As a part of my task considering characteristic functions I have to compute $\int_{\mathbb R} e^{-itx}dx$
The result i get is $\frac{1}{-it}e^{-itx}|^{\infty}_{-\infty}$, but I don't really know where to go from here. Could anyone help, please?
(Wolfram says the integral does not converge - my starting problem was given characteristic function $\phi (t)=\frac{1}{4}+\frac{1}{4}e^{-it}+\frac{1}{2}\frac{3}{4-e^{2it}}$ find the the density of random variable X - so how to find it given the brute force method (integration) does not work?)
In fact the integral does not converge in the classical sense.
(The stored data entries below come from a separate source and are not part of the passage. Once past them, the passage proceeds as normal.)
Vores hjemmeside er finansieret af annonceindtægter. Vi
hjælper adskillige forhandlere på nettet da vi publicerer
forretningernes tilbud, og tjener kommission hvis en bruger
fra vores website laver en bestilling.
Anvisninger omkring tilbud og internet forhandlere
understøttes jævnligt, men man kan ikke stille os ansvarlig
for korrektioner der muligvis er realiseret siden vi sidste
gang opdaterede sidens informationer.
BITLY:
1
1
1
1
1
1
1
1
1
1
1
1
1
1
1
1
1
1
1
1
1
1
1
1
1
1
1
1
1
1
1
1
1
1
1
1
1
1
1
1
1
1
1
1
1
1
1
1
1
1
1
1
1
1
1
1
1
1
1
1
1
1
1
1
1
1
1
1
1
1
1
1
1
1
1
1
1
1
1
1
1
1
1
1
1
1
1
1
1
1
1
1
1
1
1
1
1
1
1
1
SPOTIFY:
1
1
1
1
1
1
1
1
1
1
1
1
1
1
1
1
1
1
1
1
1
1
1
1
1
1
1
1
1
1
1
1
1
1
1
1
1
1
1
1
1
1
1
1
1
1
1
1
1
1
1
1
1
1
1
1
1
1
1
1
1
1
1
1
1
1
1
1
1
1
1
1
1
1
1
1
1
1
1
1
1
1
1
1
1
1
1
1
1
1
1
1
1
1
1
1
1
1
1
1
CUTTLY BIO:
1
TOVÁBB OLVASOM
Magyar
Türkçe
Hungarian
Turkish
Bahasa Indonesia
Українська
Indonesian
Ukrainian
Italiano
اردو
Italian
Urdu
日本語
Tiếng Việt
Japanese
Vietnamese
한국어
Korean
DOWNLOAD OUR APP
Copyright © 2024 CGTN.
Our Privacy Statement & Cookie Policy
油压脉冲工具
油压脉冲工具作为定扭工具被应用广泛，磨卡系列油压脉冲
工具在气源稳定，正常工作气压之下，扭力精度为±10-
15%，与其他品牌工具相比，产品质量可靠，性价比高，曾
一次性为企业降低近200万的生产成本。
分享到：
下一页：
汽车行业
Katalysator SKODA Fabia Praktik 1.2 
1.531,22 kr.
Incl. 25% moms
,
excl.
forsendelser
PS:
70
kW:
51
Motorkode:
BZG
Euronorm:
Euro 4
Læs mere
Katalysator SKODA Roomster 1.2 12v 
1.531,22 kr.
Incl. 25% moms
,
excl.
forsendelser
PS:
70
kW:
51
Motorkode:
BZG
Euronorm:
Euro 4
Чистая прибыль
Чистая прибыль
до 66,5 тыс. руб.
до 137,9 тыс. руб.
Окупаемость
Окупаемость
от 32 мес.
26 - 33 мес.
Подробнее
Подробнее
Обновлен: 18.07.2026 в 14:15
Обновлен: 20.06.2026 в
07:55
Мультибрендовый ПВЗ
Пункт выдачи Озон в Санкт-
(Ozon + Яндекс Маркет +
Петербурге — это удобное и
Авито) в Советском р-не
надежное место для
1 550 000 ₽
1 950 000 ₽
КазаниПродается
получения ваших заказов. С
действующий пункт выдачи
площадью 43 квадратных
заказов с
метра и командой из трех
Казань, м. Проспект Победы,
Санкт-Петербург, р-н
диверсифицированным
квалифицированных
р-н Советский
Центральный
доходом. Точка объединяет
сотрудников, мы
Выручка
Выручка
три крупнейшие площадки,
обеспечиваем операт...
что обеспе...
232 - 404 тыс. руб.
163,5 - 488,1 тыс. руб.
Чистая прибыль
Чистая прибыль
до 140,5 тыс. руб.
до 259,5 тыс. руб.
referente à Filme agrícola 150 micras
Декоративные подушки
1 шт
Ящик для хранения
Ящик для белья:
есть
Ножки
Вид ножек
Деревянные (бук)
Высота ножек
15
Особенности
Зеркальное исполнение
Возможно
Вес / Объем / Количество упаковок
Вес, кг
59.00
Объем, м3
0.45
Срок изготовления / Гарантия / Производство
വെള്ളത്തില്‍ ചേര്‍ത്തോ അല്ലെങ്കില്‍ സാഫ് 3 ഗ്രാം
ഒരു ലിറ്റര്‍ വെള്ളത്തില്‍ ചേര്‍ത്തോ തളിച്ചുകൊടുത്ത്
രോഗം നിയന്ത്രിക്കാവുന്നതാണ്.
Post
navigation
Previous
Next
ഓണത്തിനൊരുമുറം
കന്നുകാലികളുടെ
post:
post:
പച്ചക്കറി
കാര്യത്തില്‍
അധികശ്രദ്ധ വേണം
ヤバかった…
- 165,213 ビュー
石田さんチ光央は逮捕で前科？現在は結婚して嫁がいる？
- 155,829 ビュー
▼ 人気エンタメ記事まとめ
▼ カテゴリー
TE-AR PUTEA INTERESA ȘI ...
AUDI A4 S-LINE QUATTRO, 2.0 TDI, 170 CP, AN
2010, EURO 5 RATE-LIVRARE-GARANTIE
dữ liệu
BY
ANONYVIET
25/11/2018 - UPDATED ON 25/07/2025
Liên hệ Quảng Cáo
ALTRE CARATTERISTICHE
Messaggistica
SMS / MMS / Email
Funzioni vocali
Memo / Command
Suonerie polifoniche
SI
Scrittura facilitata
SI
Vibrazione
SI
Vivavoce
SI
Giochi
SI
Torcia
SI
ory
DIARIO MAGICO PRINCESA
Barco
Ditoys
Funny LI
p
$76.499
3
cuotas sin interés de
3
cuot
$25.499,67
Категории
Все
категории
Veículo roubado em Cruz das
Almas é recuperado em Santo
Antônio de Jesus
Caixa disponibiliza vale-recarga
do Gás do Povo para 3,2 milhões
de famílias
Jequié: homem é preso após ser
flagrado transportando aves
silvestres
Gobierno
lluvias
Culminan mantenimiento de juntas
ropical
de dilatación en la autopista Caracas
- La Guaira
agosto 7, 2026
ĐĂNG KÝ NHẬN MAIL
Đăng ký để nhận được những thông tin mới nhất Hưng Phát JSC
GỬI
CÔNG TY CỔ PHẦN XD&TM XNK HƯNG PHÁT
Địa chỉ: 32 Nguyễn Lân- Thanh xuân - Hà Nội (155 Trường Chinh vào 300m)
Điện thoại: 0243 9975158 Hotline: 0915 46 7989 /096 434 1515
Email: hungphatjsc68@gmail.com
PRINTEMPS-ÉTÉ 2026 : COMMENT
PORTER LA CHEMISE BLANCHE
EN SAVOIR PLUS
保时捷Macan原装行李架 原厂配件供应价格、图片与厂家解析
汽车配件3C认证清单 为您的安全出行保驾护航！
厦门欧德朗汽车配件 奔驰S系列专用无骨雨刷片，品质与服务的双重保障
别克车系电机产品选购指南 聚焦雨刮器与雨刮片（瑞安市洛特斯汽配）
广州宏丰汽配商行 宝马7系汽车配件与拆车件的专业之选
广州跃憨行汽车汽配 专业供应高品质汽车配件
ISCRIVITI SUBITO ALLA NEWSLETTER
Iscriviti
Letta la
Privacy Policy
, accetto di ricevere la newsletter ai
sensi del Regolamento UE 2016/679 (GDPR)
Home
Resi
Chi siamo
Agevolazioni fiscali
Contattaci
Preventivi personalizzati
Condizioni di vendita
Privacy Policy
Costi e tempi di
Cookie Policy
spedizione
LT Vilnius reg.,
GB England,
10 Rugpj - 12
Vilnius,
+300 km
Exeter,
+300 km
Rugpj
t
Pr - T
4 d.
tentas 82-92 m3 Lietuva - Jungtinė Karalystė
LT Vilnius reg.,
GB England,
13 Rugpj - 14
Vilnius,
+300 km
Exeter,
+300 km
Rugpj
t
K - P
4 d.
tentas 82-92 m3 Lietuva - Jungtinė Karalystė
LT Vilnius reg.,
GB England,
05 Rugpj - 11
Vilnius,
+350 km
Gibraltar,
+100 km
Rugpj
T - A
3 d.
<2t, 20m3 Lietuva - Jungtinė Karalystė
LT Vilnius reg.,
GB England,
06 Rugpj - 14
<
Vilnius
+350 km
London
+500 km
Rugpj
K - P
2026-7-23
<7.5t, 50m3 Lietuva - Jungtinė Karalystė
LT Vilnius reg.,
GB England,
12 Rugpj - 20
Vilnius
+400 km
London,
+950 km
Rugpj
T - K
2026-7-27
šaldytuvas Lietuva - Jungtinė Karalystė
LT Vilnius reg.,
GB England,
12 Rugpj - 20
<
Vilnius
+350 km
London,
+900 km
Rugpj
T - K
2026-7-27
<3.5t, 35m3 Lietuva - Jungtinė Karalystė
However, we have that the characteristic function of a random variable with probability $p>0$ of taking on the value $x$ will have a term of $p e^{i t x}$. In particular the characteristic function of a random variable which has probability $p$ of taking on the value $0$ will have a term of $p$. A consequence of that is that in the sense of distribution theory, the integral you have written is $\delta_0$, that is, the Dirac delta centered at zero.
In your case, let us expand the last term with the geometric series:
$$\frac{1}{2} \frac{3}{4-e^{2 i t}} = \frac{3}{8} \frac{1}{1-e^{2 i t}/4} = \frac{3}{8} \sum_{n=0}^\infty \left ( \frac{e^{2 i t}}{4} \right )^n.$$
This means that your variable has probability $1/4$ of being $-1$, probability $1/4+3/8=5/8$ of being $0$, and probability $\frac{3 \cdot 4^{-n}}{8}$ of being $2n$ for each natural number $n$.
The fact that this variable is actually discrete should explain why the integral defining its density fails to converge: it is because its density doesn't exist as a function, but rather only as a distribution.